When I executed the following code the output appears to be very strange to me. Can any one explain this unexpected result to me.

The code:

#include <iostream>
using namespace std;

class Y
{
private:
       int x;
public:
     Y()
     {
          x = 7;
     }
     
      int getX()
     {
           return x;
     }

     int setX(  int s )
     {
           x = s;
           return x;
     }
};


void  main()
{
       Y myY;
       cout<< ( myY.setX(12) ) << ' ' << ( myY.getX() ) << endl;  //1
       int m;
       cout<< (m=10) << ' ' << (m=12) << ' ' << (m=14) << endl; //2
}

The first 'cout' prints:
12 7
But it should ouput:
12 12

The second 'cout' prints:
10 10 10
But it should output:
10 12 14

I'm using c++ dotNet 2005 student edition win 32 console application.

Please fully explain this behaviour to me.

Thanks in advance

WaelTheNoble

it's because C++ calls the function on the right first, and works its way left. Just add a couple of cout's in your two methods, and see the order in which they are called... getX is called, and then setX is called:

#include <iostream>

using namespace std;

class Y
{
	private:
		int x;
	
	public:
		Y() { this->x = 7; }

		int getX() 
		{
			cout << "in getX()" << endl;
			return this->x;
		}

		int setX( int s )
		{
			this->x = s;
			cout << "in setX" << endl;
			return this->x;
		}
};

int main(int argc, char **argv)
{
	Y myY;
	cout << myY.setX(12) << ' ' << myY.getX() << endl;

	return 0;
}

The fix is to simply put them on lines by themselves, such as:

cout << myY.setX(12) << ' ';
cout << myY.getX() << endl;

As for the second section... I'm not quite sure about that one.

Thanks a lot for your quick reply but I think that the 2 cases I mentioned are a bugs in cout (They have no reasonable meaning to me), and also I think that C++ don't process functions from right to left as you mentioned if you write the following code in the past file:

int tr;
tr = myY.setX(10) + myY.setX(12);

it will be processed from left to right

The order of evaluation of operands of the operator << is unspecified by the C++ Standard. Therefore both cases in the original snippet are ill-formed. It's another case of the famous bad code example a[i] = ++i; ;)
The order of operands evaluation (from left to right) is defined for comma operator, operator && and operator || only...
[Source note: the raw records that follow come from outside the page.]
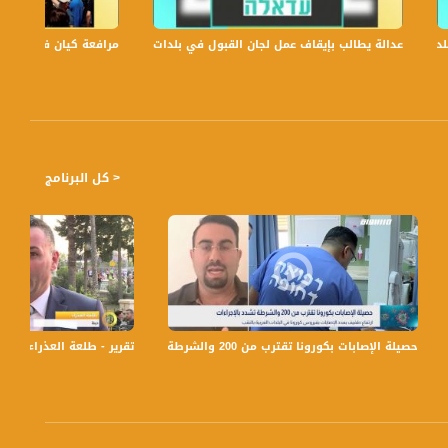
عدالة يطالب بإيقاف عمل لجان القبول في بلدات الجليل والنقب،الكاملة،صباحنا غير،6
مرافعة كيان في الولايات
< كل البرنامج
س،اخبار مساواة،01.05.2020
حصيلة الإصابات بكورونا تقترب من 200 والشرطة تشدد بالإجراءات،أمير عليمي،بانوراما مساواة،11.6
تقرير - طلعة العذراء - حيفا - #صباحنا_غير- 11-4-2016- قن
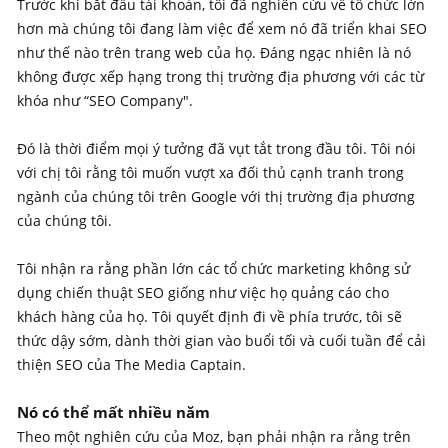
Trước khi bắt đầu tài khoản, tôi đã nghiên cứu về tổ chức lớn
hơn mà chúng tôi đang làm việc để xem nó đã triển khai SEO
như thế nào trên trang web của họ. Đáng ngạc nhiên là nó
không được xếp hạng trong thị trường địa phương với các từ
khóa như “SEO Company".
Đó là thời điểm mọi ý tưởng đã vụt tắt trong đầu tôi. Tôi nói
với chị tôi rằng tôi muốn vượt xa đối thủ cạnh tranh trong
ngành của chúng tôi trên Google với thị trường địa phương
của chúng tôi.
Tôi nhận ra rằng phần lớn các tổ chức marketing không sử
dụng chiến thuật SEO giống như việc họ quảng cáo cho
khách hàng của họ. Tôi quyết định đi về phía trước, tôi sẽ
thức dậy sớm, dành thời gian vào buổi tối và cuối tuần để cải
thiện SEO của The Media Captain.
Nó có thể mất nhiều năm
Theo một nghiên cứu của Moz, bạn phải nhận ra rằng trên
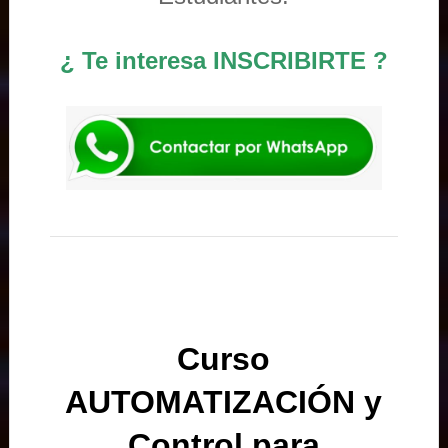
¿ Te interesa INSCRIBIRTE ?
Curso
AUTOMATIZACIÓN y
Control para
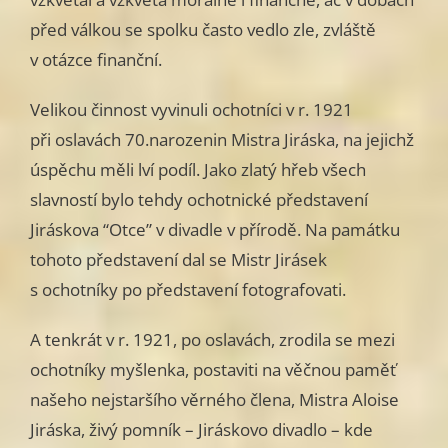
před válkou se spolku často vedlo zle, zvláště
v otázce finanční.
Velikou činnost vyvinuli ochotníci v r. 1921
při oslavách 70.narozenin Mistra Jiráska, na jejichž
úspěchu měli lví podíl. Jako zlatý hřeb všech
slavností bylo tehdy ochotnické představení
Jiráskova “Otce” v divadle v přírodě. Na památku
tohoto představení dal se Mistr Jirásek
s ochotníky po představení fotografovati.
A tenkrát v r. 1921, po oslavách, zrodila se mezi
ochotníky myšlenka, postaviti na věčnou paměť
našeho nejstaršího věrného člena, Mistra Aloise
Jiráska, živý pomník – Jiráskovo divadlo – kde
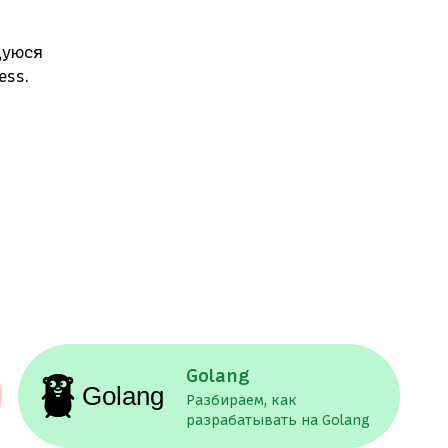
щуюся
ess.
Golang
Разбираем, как
разрабатывать на Golang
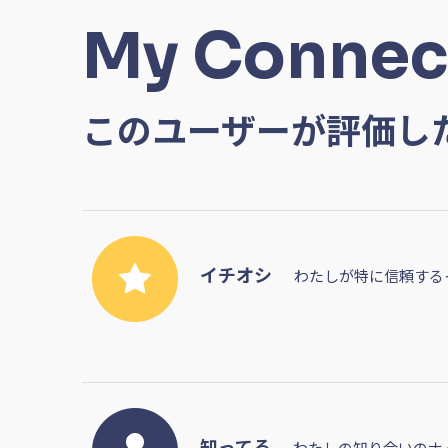
My Connec
このユーザーが評価し
イチオシ
わたしが特に信頼する
知ってる
わたしの知り合いのナ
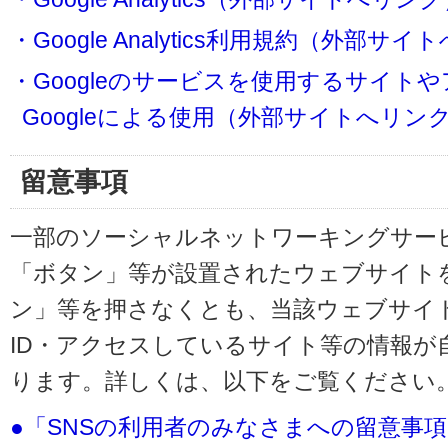
・Google Analytics利用規約（外部サ
・Googleのサービスを使用するサイト
Googleによる使用（外部サイトへリン
留意事項
一部のソーシャルネットワーキングサービ
「ボタン」等が設置されたウェブサイト
ン」等を押さなくとも、当該ウェブサイト
ID・アクセスしているサイト等の情報が
ります。詳しくは、以下をご覧ください
●「SNSの利用者のみなさまへの留意事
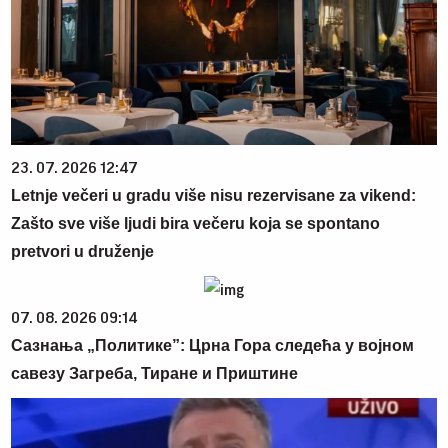
23. 07. 2026 12:47
Letnje večeri u gradu više nisu rezervisane za vikend:
Zašto sve više ljudi bira večeru koja se spontano
pretvori u druženje
07. 08. 2026 09:14
Сазнања „Политике”: Црна Гора следећа у војном
савезу Загреба, Тиране и Приштине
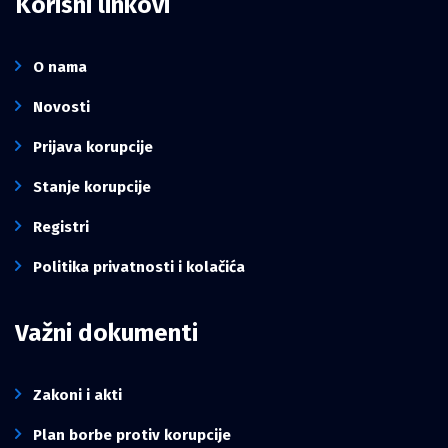
Korisni linkovi
O nama
Novosti
Prijava korupcije
Stanje korupcije
Registri
Politika privatnosti i kolačića
Važni dokumenti
Zakoni i akti
Plan borbe protiv korupcije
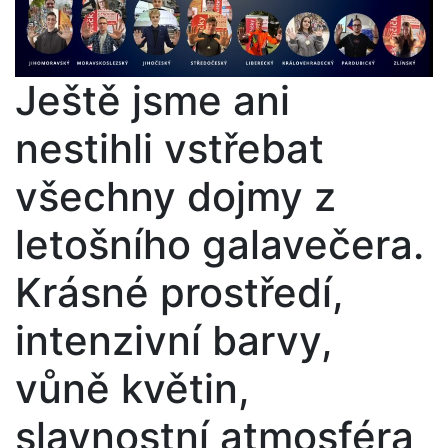
Ještě jsme ani
nestihli vstřebat
všechny dojmy z
letošního galavečera.
Krásné prostředí,
intenzivní barvy,
vůně květin,
slavnostní atmosféra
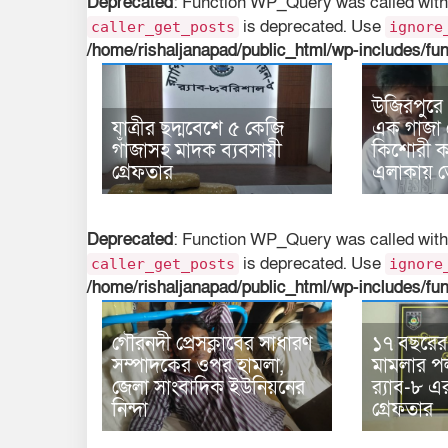
Deprecated
: Function WP_Query was called with
is deprecated. Use
caller_get_posts
ignore
/home/rishaljanapad/public_html/wp-includes/fu
উজিরপুরে
যাত্রীর ছদ্মবেশে ৫ কেজি
এক গাজা 
গাঁজাসহ মাদক ব্যবসায়ী
কিশোরী কন
গ্রেফতার
এলাকায় 
Deprecated
: Function WP_Query was called with
is deprecated. Use
caller_get_posts
ignore
/home/rishaljanapad/public_html/wp-includes/fu
গৌরনদী প্রেসক্লাবের সাধারণ
১৭ বছরের সা
সম্পাদকের ওপর হামলা,
মামলার 
জেলা সাংবাদিক ইউনিয়নের
র‍্যাব-৮ 
নিন্দা
গ্রেফতার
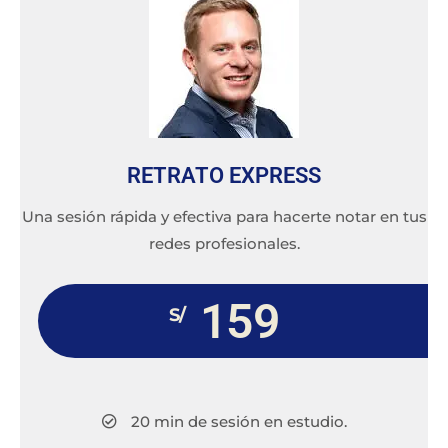
RETRATO EXPRESS
Una sesión rápida y efectiva para hacerte notar en tus
redes profesionales.
159
S/
20 min de sesión en estudio.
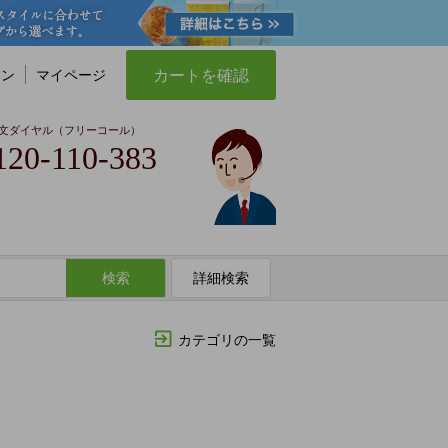
カートを確認
イン
マイページ
文ダイヤル（フリーコール）
120-110-383
検索
詳細検索
カテゴリの一覧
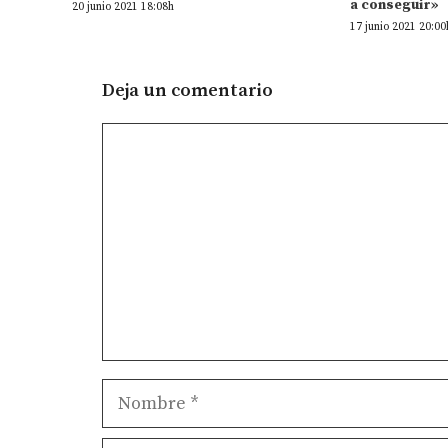
a conseguir»
20 junio 2021 18:08h
17 junio 2021 20:00
Deja un comentario
Comentario
Nombre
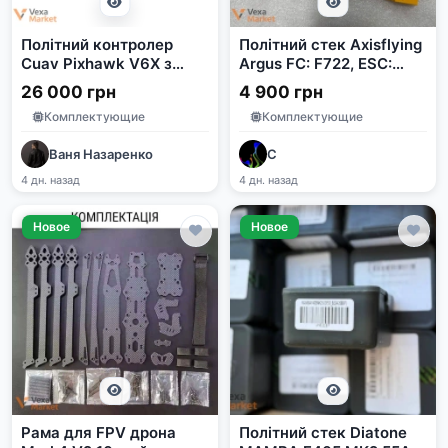
Політний контролер
Політний стек Axisflying
Cuav Pixhawk V6X з
Argus FC: F722, ESC:
модулем живлення
80A 8S, BLheli 32bit
26 000 грн
4 900 грн
Комплектующие
Комплектующие
Ваня Назаренко
С
4 дн. назад
4 дн. назад
Новое
Новое
Рама для FPV дрона
Політний стек Diatone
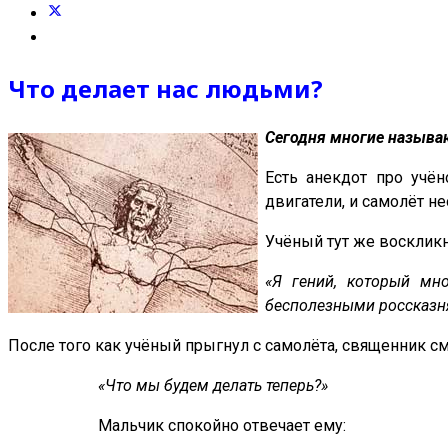
Что делает нас людьми?
Сегодня многие называ
Есть анекдот про учён
двигатели, и самолёт н
Учёный тут же воскликн
«Я гений, который мн
бесполезными россказня
После того как учёный прыгнул с самолёта, священник смо
«Что мы будем делать теперь?»
Мальчик спокойно отвечает ему:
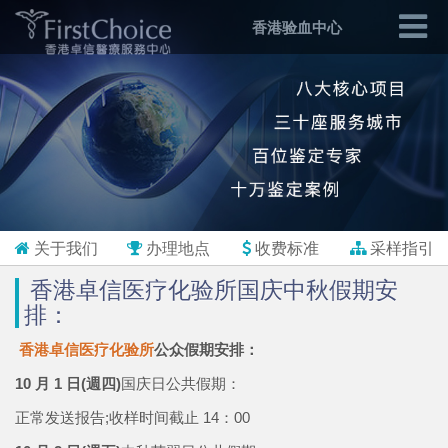
香港验血中心
关于我们
办理地点
收费标准
采样指引
香港卓信医疗化验所国庆中秋假期安
排：
香港卓信医疗化验所
公众假期安排：
10 月 1 日(週四)
国庆日公共假期：
正常发送报告;收样时间截止 14：00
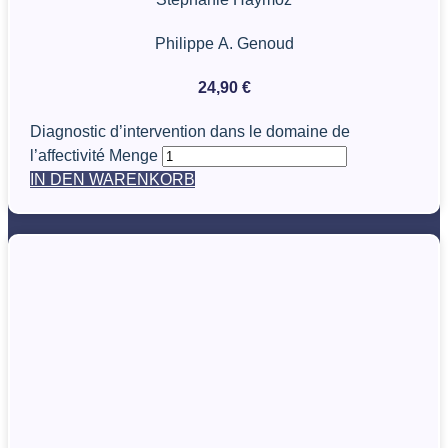
Philippe A. Genoud
24,90
€
Diagnostic d’intervention dans le domaine de
l’affectivité Menge
IN DEN WARENKORB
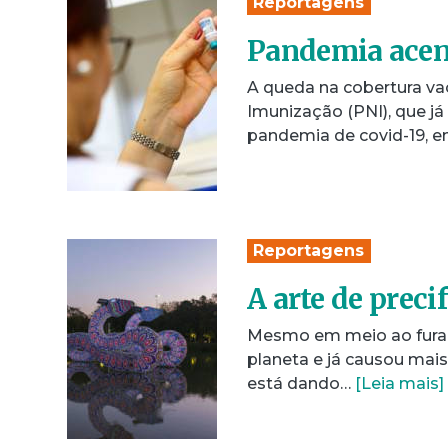
Reportagens
Pandemia acent
A queda na cobertura va
Imunização (PNI), que já
pandemia de covid-19, e
Reportagens
A arte de precif
Mesmo em meio ao furac
planeta e já causou mais
está dando…
[Leia mais]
commented: Fantastic Insight +10

>The order of operands evaluation (from left to right) is defined
>for comma operator, operator && and operator || only...
But only the built-in version. When you overload them yourself, you lose the order of evaluation guarantee, which is why it's not recommended that you overload those particular operators.

>I think that the 2 cases I mentioned are a bugs in cout
Q: How many legs does a dog have if you call the tail a leg?
A: Four. Calling a tail a leg doesn't make it a leg.

Thanks a lot for your reply but can I know from where can I have more information about bad coding and C++ standards. And if it is possible for me to have a citation from you about the non-standard left to right processing of the operators +, <<, --, etc, I would be grateful.